Of 145 children diagnosed with neuroblastoma, 49 had died, and autopsies not restricting examination of the brain had been performed on 13. Macroscopic anatomic abnormalities (a small cerebellum and the absence of the corpus callosum) were noted in one patient who was known to have been mentally retarded without having a defined syndrome. Microscopic abnormalities of cytoarchitecture were noted in that patient as well as 3 of the 12 other patients (focal cortical dysplasia [fcd], n = 3; leptomeningeal heterotopia, n = 1; abortive sulcation or flattened gyri, n = 2). None of 3 patients with only microscopic abnormalities had clinical evidence of problems with neurodevelopment. Of the 26 children with nonneuroblastoma cancers for whom complete autopsies were available, 1 infant had major macroscopic structural abnormalities of the brain. None of these patients had microscopic abnormalities (P < 0.01).
Children with neuroblastoma have an increased incidence of abnormalities of brain cytoarchitecture, particularly fcd. These abnormalities are generally asymptomatic and are diagnosed by histologic examination. Such abnormalities cannot be attributed to chemotherapy and are not observed in other children with non-central nervous system tumors. These findings are consistent with the concept that neuroblastoma may occur in the setting of a more global defect in neurodevelopment. A blinded review of larger numbers of cases will be needed to verify these data.
病例报告显示,神经母细胞瘤(一种源自胚胎神经嵴的癌症)与先天性无神经节性巨结肠和Ⅰ型神经纤维瘤病有关。本研究的目的是检验神经母细胞瘤是神经发育整体缺陷一部分这一假说。

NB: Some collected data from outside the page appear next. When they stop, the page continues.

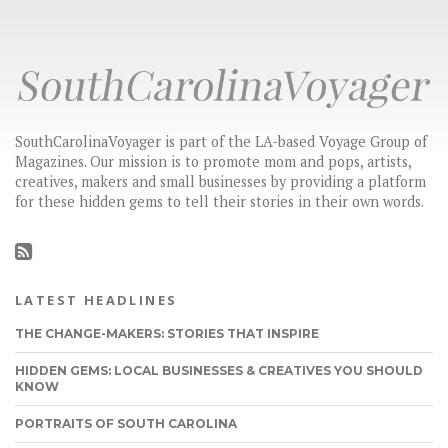
SouthCarolinaVoyager is part of the LA-based Voyage Group of
Magazines. Our mission is to promote mom and pops, artists,
creatives, makers and small businesses by providing a platform
for these hidden gems to tell their stories in their own words.
LATEST HEADLINES
THE CHANGE-MAKERS: STORIES THAT INSPIRE
HIDDEN GEMS: LOCAL BUSINESSES & CREATIVES YOU SHOULD
KNOW
PORTRAITS OF SOUTH CAROLINA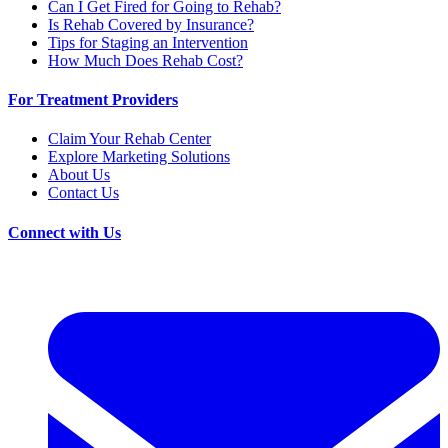
Can I Get Fired for Going to Rehab?
Is Rehab Covered by Insurance?
Tips for Staging an Intervention
How Much Does Rehab Cost?
For Treatment Providers
Claim Your Rehab Center
Explore Marketing Solutions
About Us
Contact Us
Connect with Us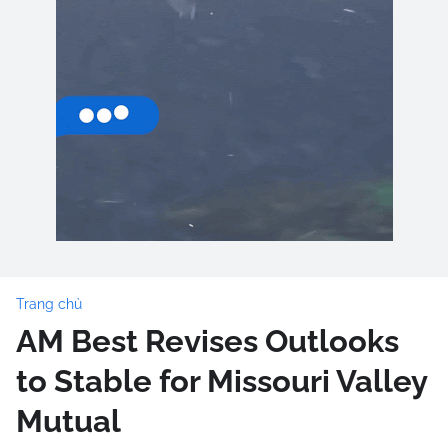
Trang chủ
AM Best Revises Outlooks
to Stable for Missouri Valley
Mutual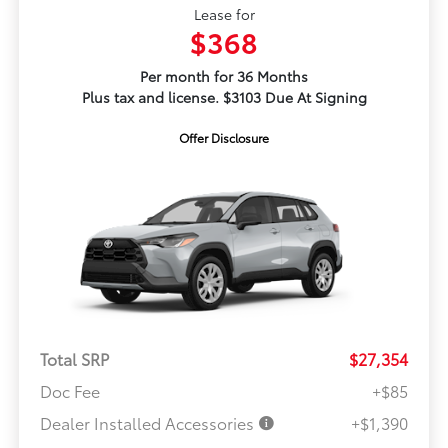
Lease for
$368
Per month for 36 Months
Plus tax and license. $3103 Due At Signing
Offer Disclosure
Total SRP
$27,354
Doc Fee
+$85
Dealer Installed Accessories
+$1,390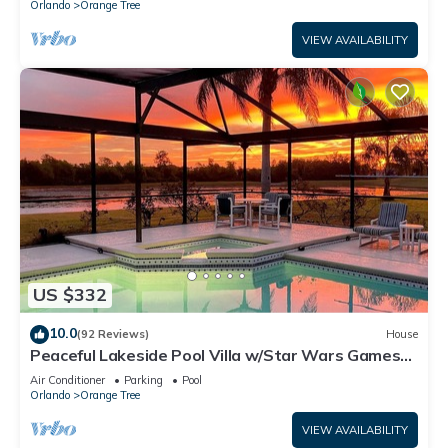
Orlando
Orange Tree
VIEW AVAILABILITY
US $332
10.0
(92 Reviews)
House
Peaceful Lakeside Pool Villa w/Star Wars Games
Room Near Disney
Air Conditioner
Parking
Pool
Orlando
Orange Tree
VIEW AVAILABILITY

回顾了1980 - 1995年间在匹兹堡儿童医院死于神经母细胞瘤的儿童尸检的神经病理学发现,以查找宏观和微观异常情况。作为对照,还研究了同期死于其他原发性颅外癌症的儿童的尸检情况。查阅了有尸检资料的神经母细胞瘤患者的病历,以寻找先前存在的非恶性神经疾病的临床证据。

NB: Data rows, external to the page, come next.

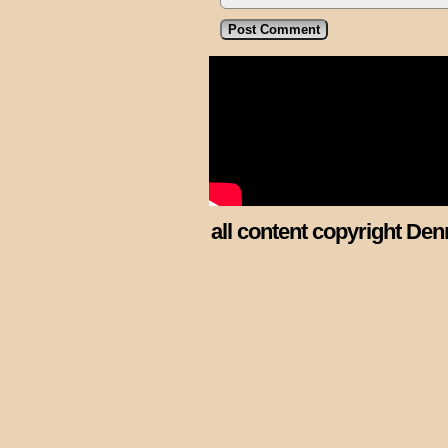
all content copyright Den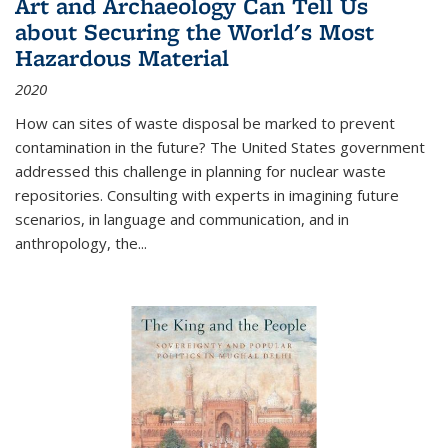
Art and Archaeology Can Tell Us
about Securing the World's Most
Hazardous Material
2020
How can sites of waste disposal be marked to prevent
contamination in the future? The United States government
addressed this challenge in planning for nuclear waste
repositories. Consulting with experts in imagining future
scenarios, in language and communication, and in
anthropology, the
...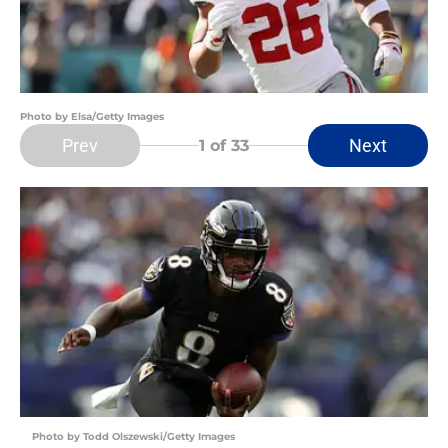
Photo by Elsa/Getty Images
Prev
Next
1
of 33
Photo by Todd Olszewski/Getty Images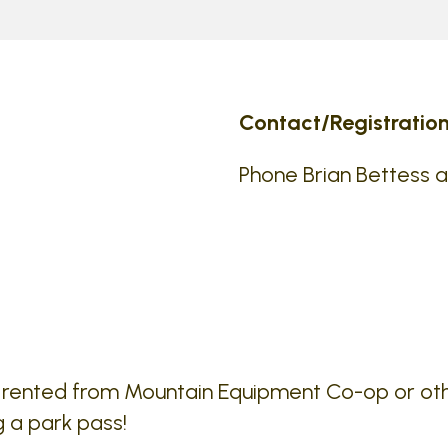
Contact/Registration
Phone Brian Bettess 
e rented from Mountain Equipment Co-op or ot
g a park pass!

在145名被诊断为神经母细胞瘤的儿童中,49名已经死亡,其中13名进行了不限脑部检查的尸检。在1名已知智力发育迟缓但无明确综合征的患者中发现了宏观解剖异常(小脑小且胼胝体缺失)。在该患者以及其他12名患者中的3名患者中发现了细胞结构的微观异常(局灶性皮质发育异常[fcd],n = 3;软脑膜异位,n = 1;发育不全的脑沟或脑回变平,n = 2)。仅存在微观异常的3名患者中,没有一人有神经发育问题的临床证据。在可进行完整尸检的26名患有非神经母细胞瘤癌症的儿童中,1名婴儿有大脑的主要宏观结构异常。这些患者均无微观异常(P < 0.01)。
神经母细胞瘤患儿的脑细胞结构异常发生率增加,尤其是fcd。这些异常通常无症状且通过组织学检查诊断。此类异常不能归因于化疗,在其他非中枢神经系统肿瘤患儿中未观察到。这些发现与神经母细胞瘤可能发生在神经发育更广泛缺陷背景下的概念一致。需要对更多病例进行盲法回顾以验证这些数据。